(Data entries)

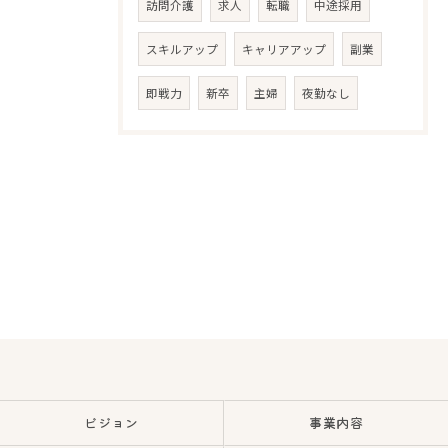
訪問介護
求人
転職
中途採用
スキルアップ
キャリアアップ
副業
即戦力
新卒
主婦
夜勤なし
ビジョン
事業内容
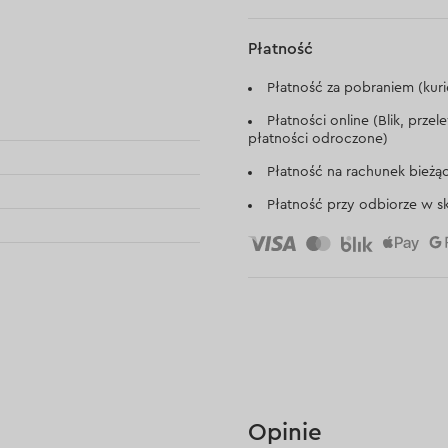
Płatność
Płatność za pobraniem (kuri
Płatności online (Blik, prze
płatności odroczone)
Płatność na rachunek bieżą
Płatność przy odbiorze w sk
Opinie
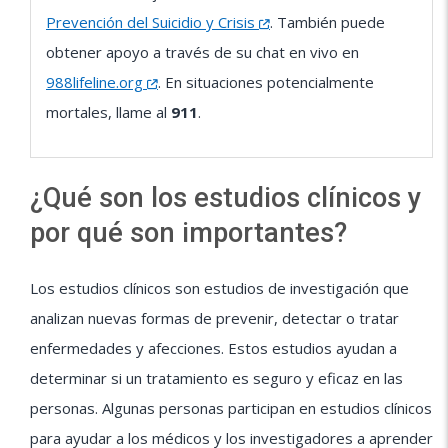
Prevención del Suicidio y Crisis
. También puede
obtener apoyo a través de su chat en vivo en
988lifeline.org
. En situaciones potencialmente
mortales, llame al
911
.
¿Qué son los estudios clínicos y
por qué son importantes?
Los estudios clínicos son estudios de investigación que
analizan nuevas formas de prevenir, detectar o tratar
enfermedades y afecciones. Estos estudios ayudan a
determinar si un tratamiento es seguro y eficaz en las
personas. Algunas personas participan en estudios clínicos
para ayudar a los médicos y los investigadores a aprender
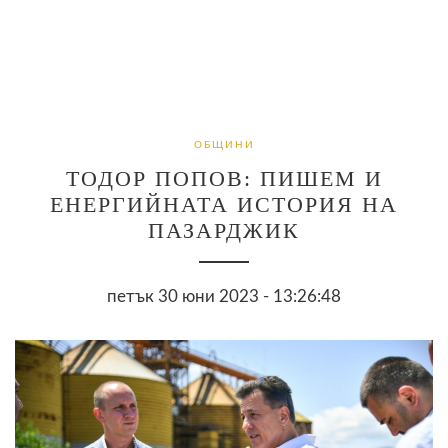
ОБЩИНИ
ТОДОР ПОПОВ: ПИШЕМ И
ЕНЕРГИЙНАТА ИСТОРИЯ НА
ПАЗАРДЖИК
петък 30 юни 2023 - 13:26:48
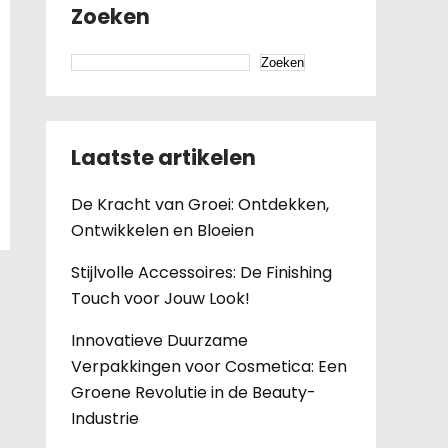
Zoeken
Zoeken
Laatste artikelen
De Kracht van Groei: Ontdekken,
Ontwikkelen en Bloeien
Stijlvolle Accessoires: De Finishing
Touch voor Jouw Look!
Innovatieve Duurzame
Verpakkingen voor Cosmetica: Een
Groene Revolutie in de Beauty-
Industrie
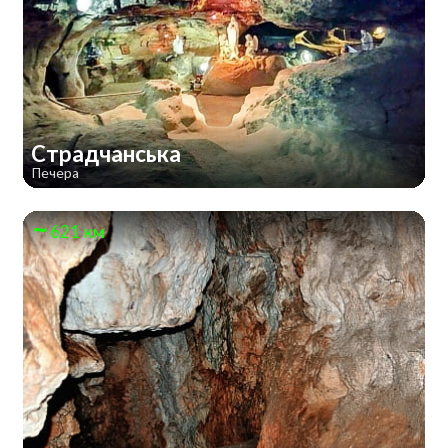
Страдчанська
Печера
621 км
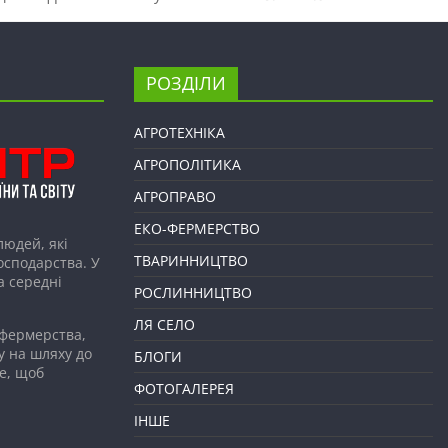
РОЗДІЛИ
АГРОТЕХНІКА
АГРОПОЛІТИКА
АГРОПРАВО
ЕКО-ФЕРМЕРСТВО
людей, які
ТВАРИННИЦТВО
господарства. У
а середні
РОСЛИННИЦТВО
ЛЯ СЕЛО
 фермерства,
у на шляху до
БЛОГИ
е, щоб
ФОТОГАЛЕРЕЯ
ІНШЕ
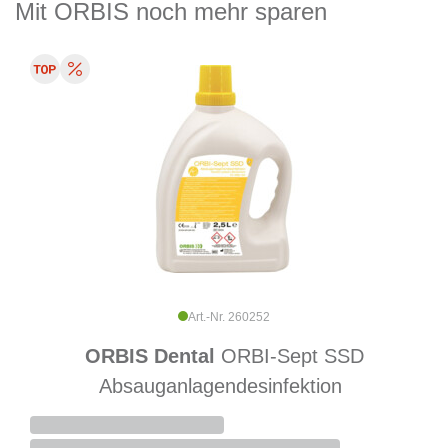
Mit ORBIS noch mehr sparen
Art.-Nr. 260252
ORBIS Dental
ORBI-Sept SSD
Absauganlagendesinfektion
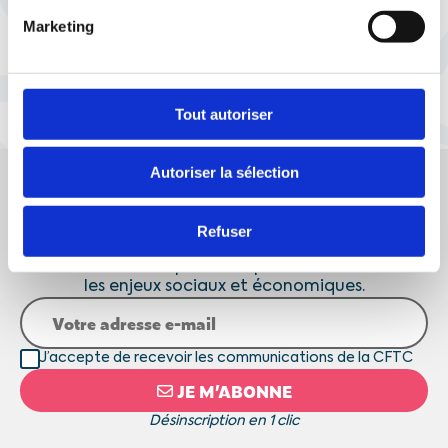
Marketing
1
2
Tout autoriser
Autoriser la sélection
Vos droits et l'actualité sociale, enfin clairs
!
Refuser
Analyses, décryptages et conseils : chaque mois,
recevez l’essentiel pour comprendre vos droits et
les enjeux sociaux et économiques.
J’accepte de recevoir les communications de la CFTC
JE M’ABONNE
Désinscription en 1 clic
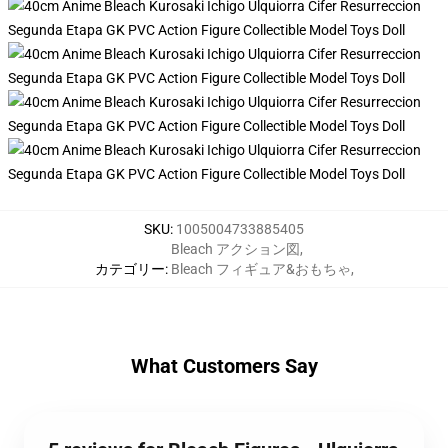
SKU
:
1005004733885405
Bleach アクション図
,
カテゴリー
:
Bleach フィギュア&おもちゃ
,
What Customers Say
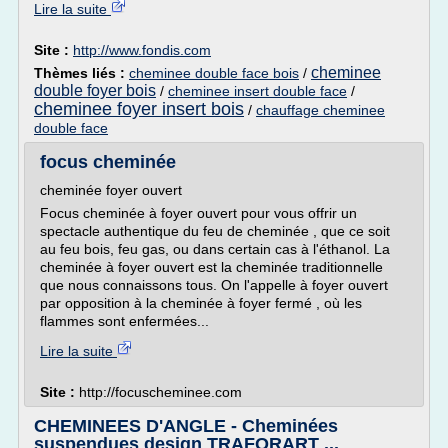
Lire la suite
Site :
http://www.fondis.com
cheminee
Thèmes liés :
cheminee double face bois
/
double foyer bois
/
cheminee insert double face
/
cheminee foyer insert bois
/
chauffage cheminee
double face
focus cheminée
cheminée foyer ouvert
Focus cheminée à foyer ouvert pour vous offrir un
spectacle authentique du feu de cheminée , que ce soit
au feu bois, feu gas, ou dans certain cas à l'éthanol. La
cheminée à foyer ouvert est la cheminée traditionnelle
que nous connaissons tous. On l'appelle à foyer ouvert
par opposition à la cheminée à foyer fermé , où les
flammes sont enfermées...
Lire la suite
Site :
http://focuscheminee.com
CHEMINEES D'ANGLE - Cheminées
suspendues design TRAFORART ...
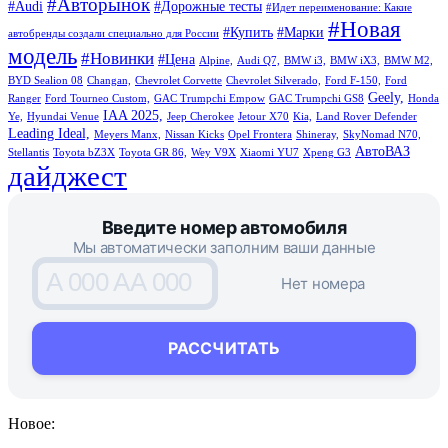
#Авторынок
#Audi
#Дорожные тесты
#Идет переименование: Какие
#Новая
#Купить
#Марки
автобренды создали специально для России
модель
#Новинки
#Цена
Alpine,
Audi Q7,
BMW i3,
BMW iX3,
BMW M2,
BYD Sealion 08
Changan,
Chevrolet Corvette
Chevrolet Silverado,
Ford F-150,
Ford
Geely,
Ranger
Ford Tourneo Custom,
GAC Trumpchi Empow
GAC Trumpchi GS8
Honda
IAA 2025,
Ye,
Hyundai Venue
Jeep Cherokee
Jetour X70
Kia,
Land Rover Defender
Leading Ideal,
Meyers Manx,
Nissan Kicks
Opel Frontera
Shineray,
SkyNomad N70,
АвтоВАЗ
Stellantis
Toyota bZ3X
Toyota GR 86,
Wey V9X
Xiaomi YU7
Xpeng G3
дайджест
Введите номер автомобиля
Мы автоматически заполним ваши данные
A 000 AA 000
Нет номера
РАССЧИТАТЬ
Новое:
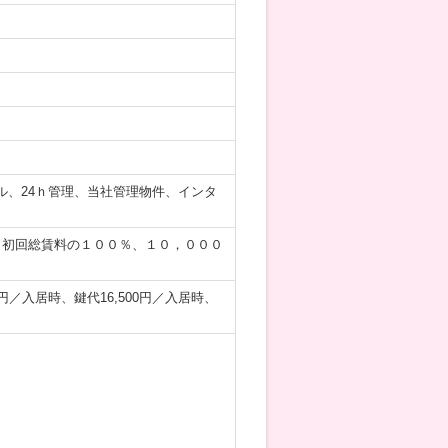
、24ｈ管理、当社管理物件、インタ
／初回総賃料の１００％、１０，０００
0円／入居時、鍵代16,500円／入居時、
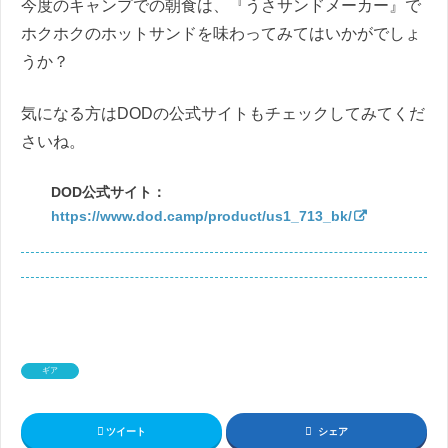
今度のキャンプでの朝食は、『うさサンドメーカー』で
ホクホクのホットサンドを味わってみてはいかがでしょ
うか？
気になる方はDODの公式サイトもチェックしてみてくだ
さいね。
DOD公式サイト：
https://www.dod.camp/product/us1_713_bk/
ギア
ツイート
シェア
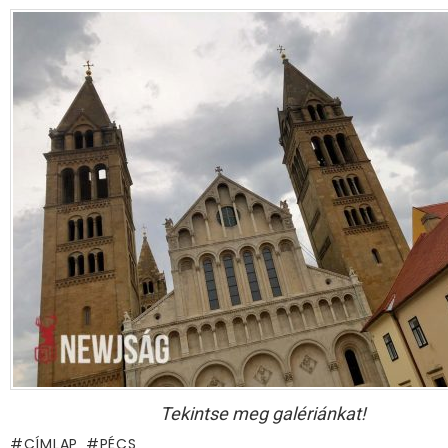
Tekintse meg galériánkat!
CÍMLAP
PÉCS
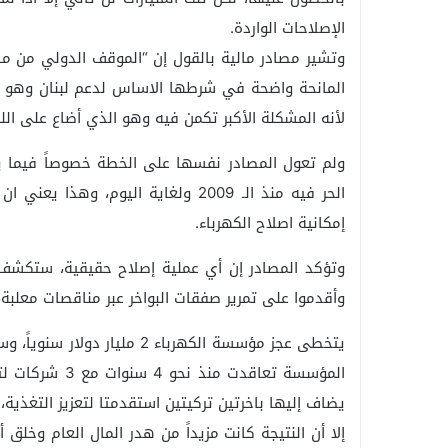
الإصلاحات الواردة.
وتشير مصادر مالية بالقول إن “الموقف الدولي من مسا
المانحة واضحة في شرطها الاساس لدعم لبنان وهو ت
لأنه المشكلة الأكبر تكمن فيه وهو الذي أضاع على اللبنا
ولم تعول المصادر نفسها على الخطة خصوصاً فيما ي
الحر فيه منذ الـ 2009 ولغاية اليوم،
إمكانية اصلاح الكهرباء.
وتؤكد المصادر إن أي عملية إصلاح حقيقية، ستكشف 
وأقدموا على تمرير صفقات البواخر عبر مناقصات معلبة، و
يتخطى عجز مؤسسة الكهرباء 2 م
المؤسسة تعاقدت
يضاف إليها باخرتين تركيتين استقدمتا لتعزيز التغذية،
إلا أن النتيجة كانت مزيداً من هدر المال العام وخلق 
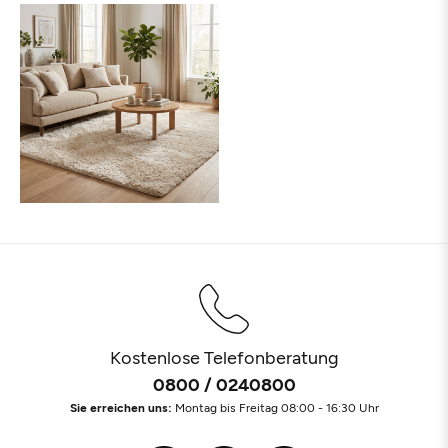
Kostenlose Telefonberatung
0800 / 0240800
Sie erreichen uns:
Montag bis Freitag 08:00 - 16:30 Uhr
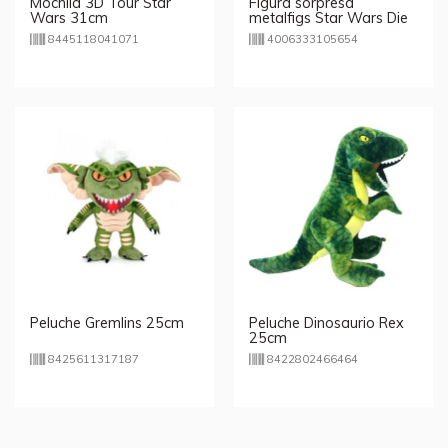
Mochila 3D Tour Star
Figura sorpresa
Wars 31cm
metalfigs Star Wars Die
Cast
8445118041071
4006333105654
Peluche Gremlins 25cm
Peluche Dinosaurio Rex
25cm
8425611317187
8422802466464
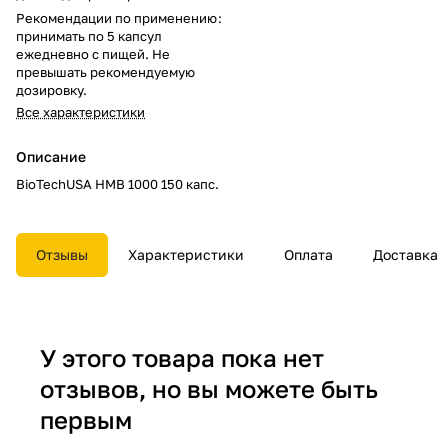
Рекомендации по применению
:
принимать по 5 капсул
ежедневно с пищей. Не
превышать рекомендуемую
дозировку.
Все характеристики
Описание
BioTechUSA HMB 1000 150 капс.
Отзывы
Характеристики
Оплата
Доставка
У этого товара пока нет
отзывов, но вы можете быть
первым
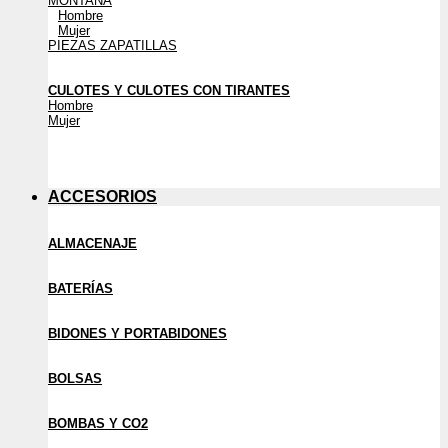
MONTAÑA
Hombre
Mujer
PIEZAS ZAPATILLAS
CULOTES Y CULOTES CON TIRANTES
Hombre
Mujer
ACCESORIOS
ALMACENAJE
BATERÍAS
BIDONES Y PORTABIDONES
BOLSAS
BOMBAS Y CO2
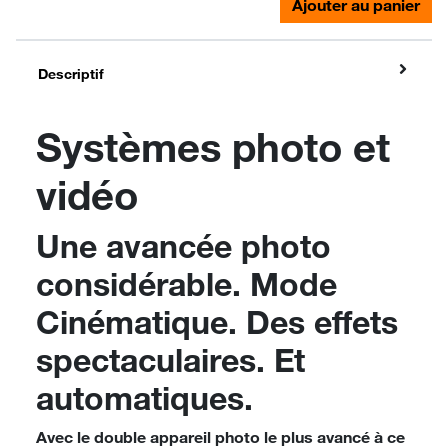
Ajouter au panier
Descriptif
Systèmes photo et
vidéo
Une avancée photo
considérable. Mode
Cinématique. Des effets
spectaculaires. Et
automatiques.
Avec le double appareil photo le plus avancé à ce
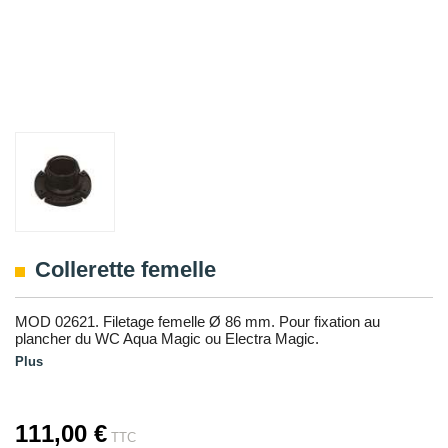
Collerette femelle
MOD 02621. Filetage femelle Ø 86 mm. Pour fixation au
plancher du WC Aqua Magic ou Electra Magic.
Plus
111,00 €
TTC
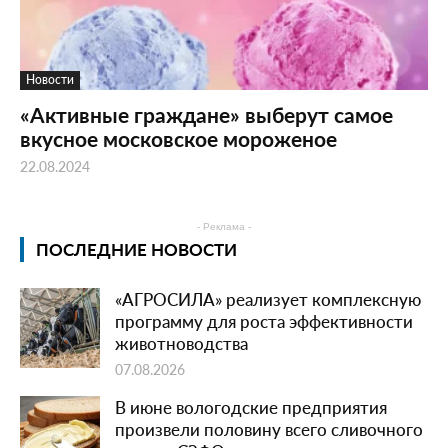
Новости
«Активные граждане» выберут самое
вкусное московское мороженое
22.08.2024
- Реклама -
ПОСЛЕДНИЕ НОВОСТИ
«АГРОСИЛА» реализует комплексную
программу для роста эффективности
животноводства
07.08.2026
В июне вологодские предприятия
произвели половину всего сливочного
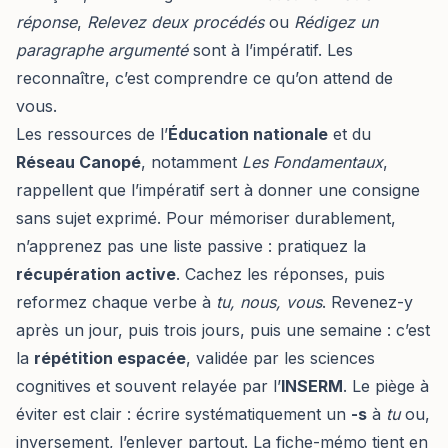
réponse
,
Relevez deux procédés
ou
Rédigez un
paragraphe argumenté
sont à l’impératif. Les
reconnaître, c’est comprendre ce qu’on attend de
vous.
Les ressources de l’
Éducation nationale
et du
Réseau Canopé
, notamment
Les Fondamentaux
,
rappellent que l’impératif sert à donner une consigne
sans sujet exprimé. Pour mémoriser durablement,
n’apprenez pas une liste passive : pratiquez la
récupération active
. Cachez les réponses, puis
reformez chaque verbe à
tu, nous, vous
. Revenez-y
après un jour, puis trois jours, puis une semaine : c’est
la
répétition espacée
, validée par les sciences
cognitives et souvent relayée par l’
INSERM
. Le piège à
éviter est clair : écrire systématiquement un
-s
à
tu
ou,
inversement, l’enlever partout. La fiche-mémo tient en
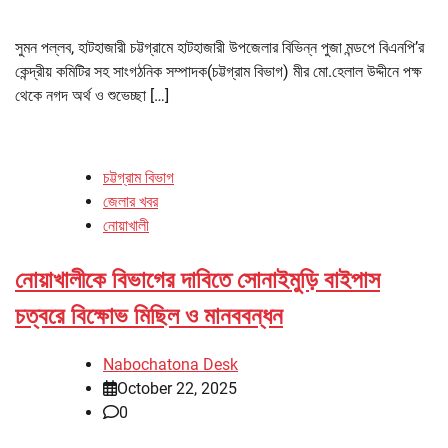
সুমন পল্লব, হাটহাজারী চট্টগ্রামে হাটহাজারী উপজেলার বিভিন্ন পুজা মন্ডপে বিএনপি’র
কেন্দ্রীয় কমিটির সহ সাংগঠনিক সম্পাদক(চট্টগ্রাম বিভাগ) মীর মো.হেলাল উদ্দীনে পক্ষ
থেকে নগদ অর্থ ও শুভেচ্ছা […]
চট্টগ্রাম বিভাগ
জেলার খবর
নোয়াখালী
নোয়াখালীকে বিভাগের দাবিতে সোনাইমুড়ি বাইপাস
চত্বরে বিক্ষোভ মিছিল ও মানববন্ধন
Nabochatona Desk
October 22, 2025
0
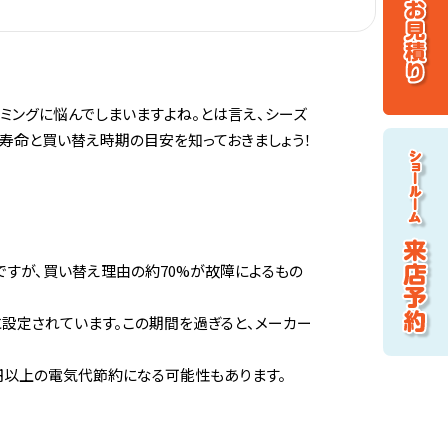
ミングに悩んでしまいますよね。とは言え、シーズ
寿命と買い替え時期の目安を知っておきましょう！
年ですが、買い替え理由の約70%が故障によるもの
に設定されています。この期間を過ぎると、メーカー
万円以上の電気代節約になる可能性もあります。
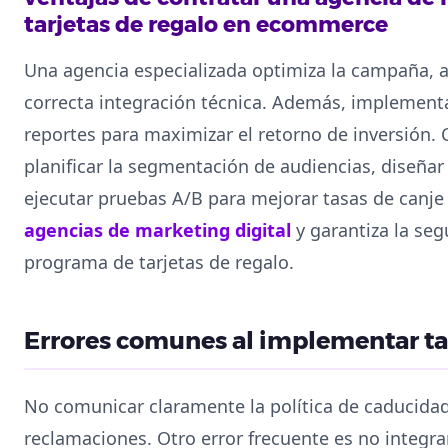
tarjetas de regalo en ecommerce
Una agencia especializada optimiza la campaña, aj
correcta integración técnica. Además, implement
reportes para maximizar el retorno de inversión.
planificar la segmentación de audiencias, diseñar
ejecutar pruebas A/B para mejorar tasas de canje
agencias de marketing digital
y garantiza la seg
programa de tarjetas de regalo.
Errores comunes al implementar tar
No comunicar claramente la política de caducida
reclamaciones. Otro error frecuente es no integrar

§ WHAT TO PRODUCE
All lines in the data above from the one with "http://www.fondis.com" through the one with "cheminée à foyer ouvert est" must be repeated exactly, and no others.

§ ANSWER TO THE PROBLEM
http://www.fondis.com
cheminee
Thèmes liés :
cheminee double face bois
/
double foyer bois
/
cheminee insert double face
/
cheminee foyer insert bois
/
chauffage cheminee
double face
focus cheminée
cheminée foyer ouvert
Focus cheminée à foyer ouvert pour vous offrir un
spectacle authentique du feu de cheminée , que ce soit
au feu bois, feu gas, ou dans certain cas à l'éthanol. La
cheminée à foyer ouvert est la cheminée traditionnelle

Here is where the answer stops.